Emma has persuaded her parents to let her bring her boyfriend, Nathan on the holiday with her. It is clear to Jenn that Nathan is Emma's first love; she is completely besotted with him. Observing them, her perception is that this relationship will most likely unravel and fall apart and that Emma will suffer when that happens. She went through it herself as a teenager so she knows - and she is powerless to do anything about it. You get the sense that all is not right with Jenn and 15 year old Emma. It would seem that tension and resentment has been building on both sides for some time. An unfortunate incident causes a confrontation between the women the moment Emma and Nathan arrive and Emma continues to be nasty to Jenn thereafter.
Jenn only met Nathan briefly in the UK and she did not get a proper look at him. Now she has had a chance to meet him properly she can't help but notice how attractive he is. Unlike Emma, Nathan is polite and friendly towards her. She is surprised, although pleased, that he is a working class boy from the north.
Walsh writes about the GB class divide as well as the North-South divide. Jenn is a northerner who was raised in a working class family. Greg is middle class and a southerner. Jenn is not happy that Greg had insisted that Emma attend a private school and she resents having to pay for it. Emma, as a consequence moves in circles of the affluent. She uses her social status to snipe at Jen; she comments on how 'common' she looks, mocks her accent and implies that she is poorly educated. However, she does this not because she believes it, but because she knows how much it hurts Jenn - and she is out to inflict as much pain as possible. Why so hateful? Mostly because she's 15 (see paragraph, below). She doesn't really care about class - if she did she wouldn't be dating a 17 year old male version of Jenn, which also suggests to me that her hatred towards her stepmother is superficial.
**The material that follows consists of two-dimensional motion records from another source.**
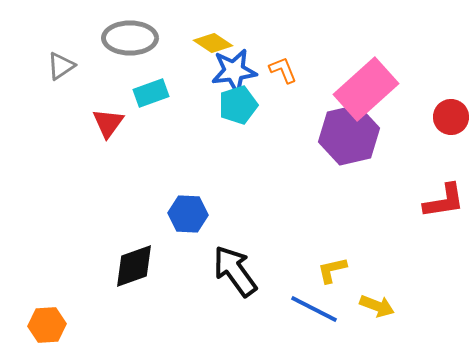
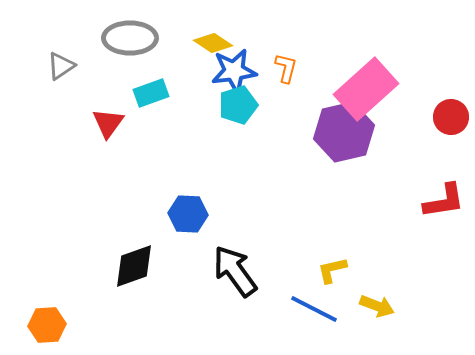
orange L-shape: moved 3 px right, 2 px up; rotated 36 degrees clockwise
purple hexagon: moved 5 px left, 3 px up
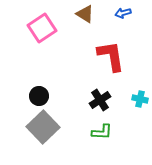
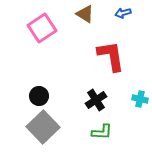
black cross: moved 4 px left
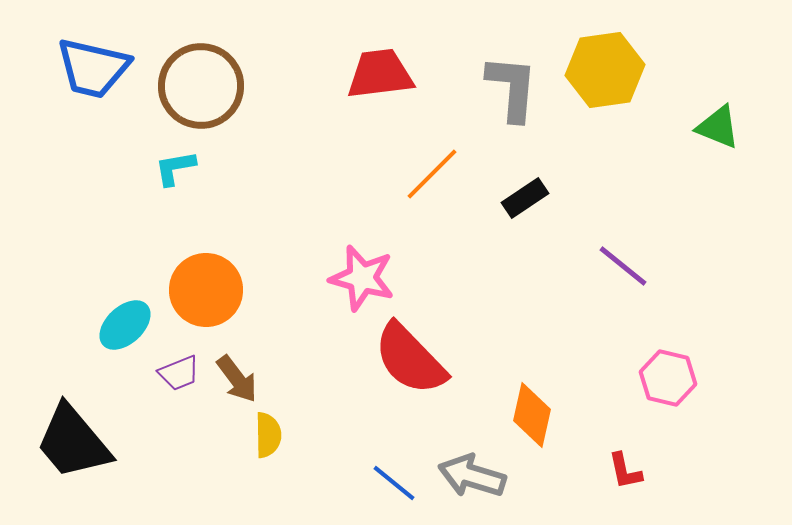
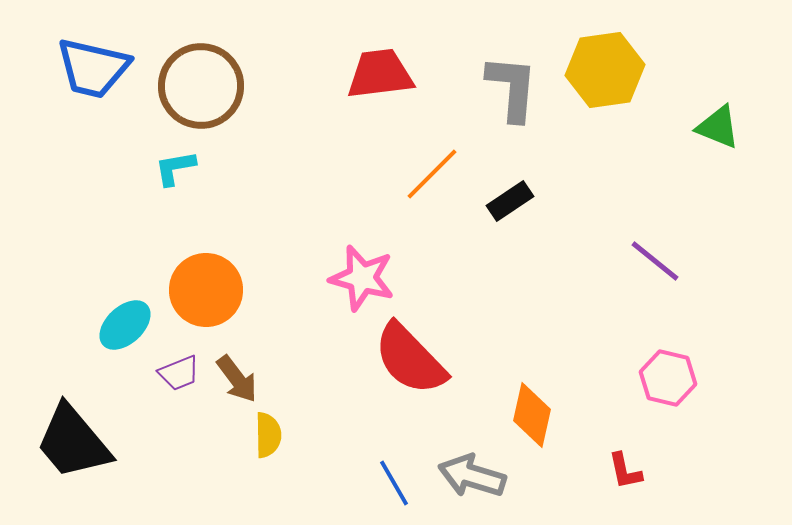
black rectangle: moved 15 px left, 3 px down
purple line: moved 32 px right, 5 px up
blue line: rotated 21 degrees clockwise
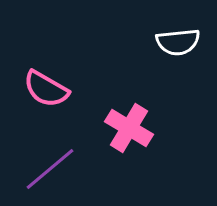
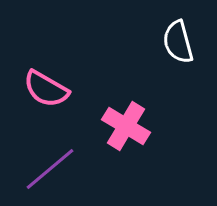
white semicircle: rotated 81 degrees clockwise
pink cross: moved 3 px left, 2 px up
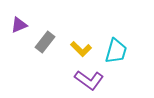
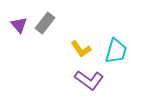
purple triangle: rotated 48 degrees counterclockwise
gray rectangle: moved 19 px up
yellow L-shape: rotated 10 degrees clockwise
The tension between the two women is mainly due to the fact that they are both at stages in their lives fraught with angst - Emma is at the peak of adolescence and Jenn has just approached what she considers to be 'middle age' and trying to come to terms with this. She is overly conscious of her 'aging' body - which I imagine is in a lot better shape than she makes out - and she envies the teens their youth. That Jenn is not Emma's birth mother is also part of the problem, as is the fact that she never got to have a child of her own. (Had either been the case I envisage an entirely different scenario.) All this seems to have triggered in Jenn a mid-life crisis. She demonstrates all the signs, including lusting after and becoming obsessed with Nathan. Without giving too much away - no doubt you can imagine - the scenario heads in a downward spiral as the plot unravels and makes for very interesting reading.
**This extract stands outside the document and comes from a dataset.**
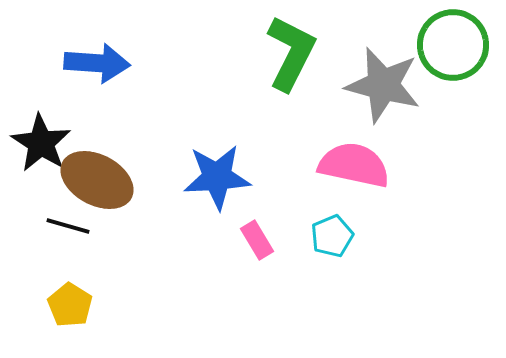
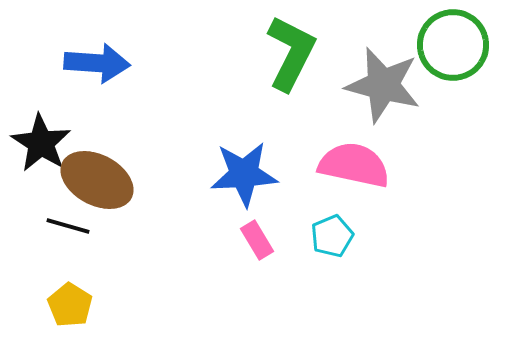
blue star: moved 27 px right, 3 px up
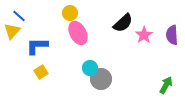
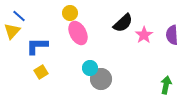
green arrow: rotated 18 degrees counterclockwise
As for Jenn's relationship with Greg: they seem to be in a rut and she has lost interest in him (although possibly this is another symptom of the mid-life crisis). She certainly has no interest in him sexually and she seems to think he is content with his life and their marriage as things stand. It becomes clear that she doesn't know her husband as well as she thinks. He certainly deserves more credit than she gives him. The same applies to Emma. Despite having raised her from a very young age, she does not really know or understand her. In that sense, Jenn discovers who her husband and her stepdaughter really are on this holiday.
The Lemon Grove is a relatively short novel (288 pages) that reads very well. It is smart and perceptive but for me the best thing about it is the prose - it is a beautifully written piece of literary fiction, in my view. As for the ending... very nicely done.